His limbs grew drowsy as his mind drifted, anchorless. A single burning point of pain settled under a shoulder blade. Gusts of wind roiled the waters and howled into distant windings of the cavern. After the last echo died, sheer silence filled up the chamber.

“God,” he said. He meant it as a prayer, and perhaps it was.

The journey stretched out like a sheet of hot glass. The white boulder in the lake seemed no nearer. He waded into a dreamlike state, automatically checking faces, swimming sluggishly when the flames grew too deep.

At last a pattering and splashing alerted him — treading fire, he hid behind a thicket of white spears. He was now much closer to the stone.

A shape in a tattered dress shirt, herringbone vest, and wool pants wormed out of the waves and hunched on a rocky ledge where the wall began to slant upward. Crouching, he licked at streaks of a mineral deposit.

“Hey,” Xan called, making up his mind to collar the figure if necessary. “Hey!”

The other sat up, nosing the air, and revealing a lean face with moth-eaten tufts circling a bald pate.

“Over here.” Xan swam closer to the heap of stones. “Have you seen a pretty girl flying by — have you seen a blue pitcher? Maybe that sounds too—”

“Look! If it’s not Adam, the red man!” He barked with laughter. “I haven’t seen you in fifty years or more. You ripped through here, searching for some kid you’d misplaced; I’m sure of it.”

Xan was confused until he remembered that his skin was stained by blood. Didn’t adam mean red? Had Adam been made from a mud like the rust of mountain clay?

One corner of the man’s mouth drew up. “Don’t you recognize me? They call me Attorney — or Atty or Fox-marrow or Sir Greedy Bones. What will you give me, Adam, if I squeal? Hair like copper? Eyes like coins?”

So he had seen her. Xan considered. “A shoe.”

“One shoe?” Attorney leered, looking sidelong as his tongue wriggled out. “Just one?”

“Yes, just one.” What else did he have to offer but his shoes?

“The shoe of Adam. Let me see.”

The gaffer waded nearer and then slipped off a clog.

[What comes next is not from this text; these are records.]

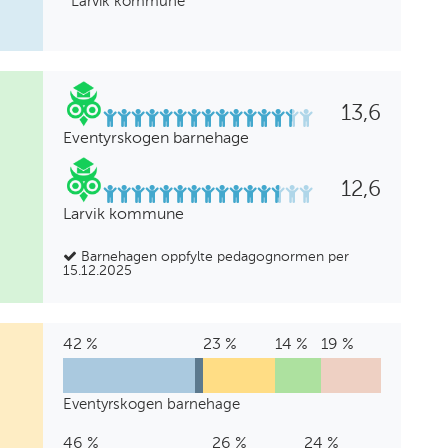
Larvik kommune
13,6
Eventyrskogen barnehage
12,6
Larvik kommune
Barnehagen oppfylte pedagognormen per
15.12.2025
42 %
Barnehagelærer
3
Annen
23 %
Barne-
0
Annen
14 %
Annen
19 %
Annen
%
pedagogisk
og
%
høyere
fagarbeiderutdanning
bakgrunn
utdanning
ungdomsarbeider
utdanning
Eventyrskogen barnehage
Eventyrskogen
42
3
23
0
14
19
barnehage
%
%
%
%
%
%
46 %
Barnehagelærer
1
Annen
26 %
Barne-
0
Annen
3
Annen
24 %
Annen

“Nice, very nice,” Attorney cooed, cupping his hands. “Pitch it here.”

“Not until you tell me.”

“I could squall for the demons.” Flinching, he darted a look around the cave.

“Go ahead and squall.” Xan tapped the sole of the shoe against his palm.

“All right, be that way. She’s just there, on the other side of the boulder. Lashed on with ropes and a rag stuffed in her mouth. Easy! I made faces and her eyes went big.” He nodded, pleased. “I canoed over on a fire-bather — one of the silver ones. My favorites. You know them? They can’t tell what’s happening to them, not until the cocoon breaks up. It’s the goddess the girl’s tied to — that fat pebble! The demons pinch me, but she never makes a peep, just rocks when the earth quakes. Get it? Rocks!” A high-pitched whinny shook echoes from the walls.